Sua mãe sabe seu truque?

Foi ela que me ensinou...— Orion parou. – Vamos na Nêmesy?

—Sim. – Orion deu um pulo e começou a puxar Evie.

—Quem é Nêmesy?

—A dragão do meu tio. Ela é marinha, ela é linda! – A garota parou de repente. – E quanto á Ruphi é a Gameon? – Orion olhou para a mãe.

—Eles vão se recuperar, estamos cuidando deles, não se preocupe, seus animais estão sem segurança. – Ela acenou para a garota. – Ninguém vai machuca-los.

—(...) Obrigada Rainha.

—Me chame de tia Auterpe. – Ela deu um sorriso.

—Obrigada tia Auterpe. Boa noite. – E antes dela fazer uma reverência Orion a arrastou pelo corredor, estava animado para ela conhecer Saphiral e se encantar e com certeza se curar de todas as dores que ela sentia.
Auterpe observou os dois se afastarem, e olhou para o irmão que estava paralisado.

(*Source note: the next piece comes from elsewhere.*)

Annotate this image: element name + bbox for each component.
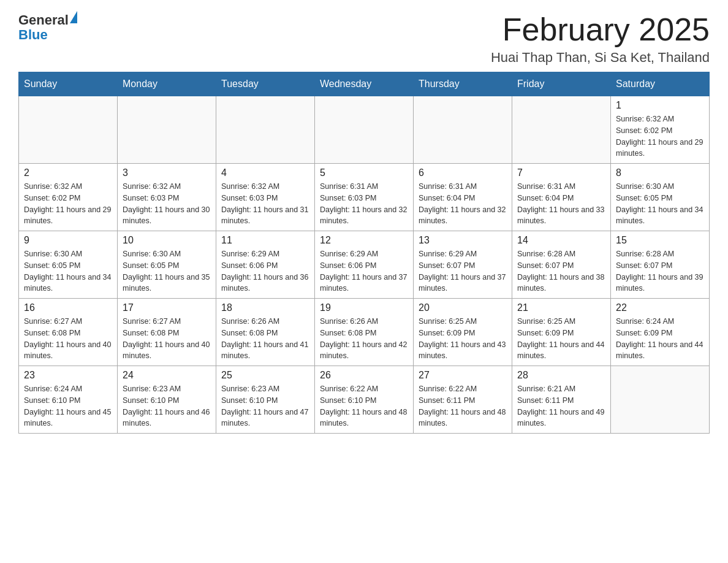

—Não estrague tudo dessa vez. – Perguntou cruzando os braços.

—Eu vou tentar.

—O que pretende fazer agora?

—(...) Um ano. Precisamos de um ano. – Ela concordou.

—Orion queria ir tanto com o pai, agora ele vai ficar com ele, de castigo e tudo mais. – Ela deu uma risada. – Estou orgulhosa que William o colocou de castigo, sinceramente, achei que ele seria aqueles pais que mimam ao máximo, ele era muito coruja com ele.

—Bom, é uma boa evolução, não é? – Ela concordou.

—Estou feliz que Orion estava lá.

—Eu também. – Perseu respondeu em um suspiro. – Será mesmo que ninguém iria dar por falta de Artemisa? – Auterpe respirou fundo.

—Conhecemos aquele maldito, dele eu só espero o pior. E você também. – Ele fechou os olhos por uns segundos. – No que está pensando?

—É uma pena ela estar tão grande, eu nunca pude ninar ela. – Auterpe o olhou confusa.

—Você tem o soro da juventude.

—Não seria errado?

—Faça a sua bebê dormir nos seus braços ao menos uma vez. Isso nunca seria errado. – Ele a abraçou e ela retribuiu.

—A tia Auterpe é bem legal não é? – Ela sorriu.

—Eu sou sim, papai Perseu.

Perseu se juntou à Artemisa e Orion, eles estavam próximos de Nêmesy que naquela noite tinha uma cor dourada, ele ajudou a filha a subir, e depois auxiliou Orion, no meio do caminho o sobrinho implorava para não colocar ele de castigo, Perseu deu um sorriso, disse que o castigo seria para os Guardiões, o que alegrou o garoto, Evie por sua vez estava em êxtase, se sentia tranquila, se sentia segura, parecia que estava em um sonho e não queria acordar dele nunca, agora entendia como Orion era tão otimista, aquele lugar animava o humor em níveis que ela nunca tinha experimentado, não a muito tempo.

Mas, também estava pensativa, será que seu tio sentiria falta dela? Como ele se sentiria ao perceber que Orion também não estava lá? Será que seu pai moveria exércitos atrás dela? Ou apenas atrás de Orion? Talvez por nenhum dos dois, talvez a vida fosse melhor sem ela mesmo. Não era isso que eles queriam?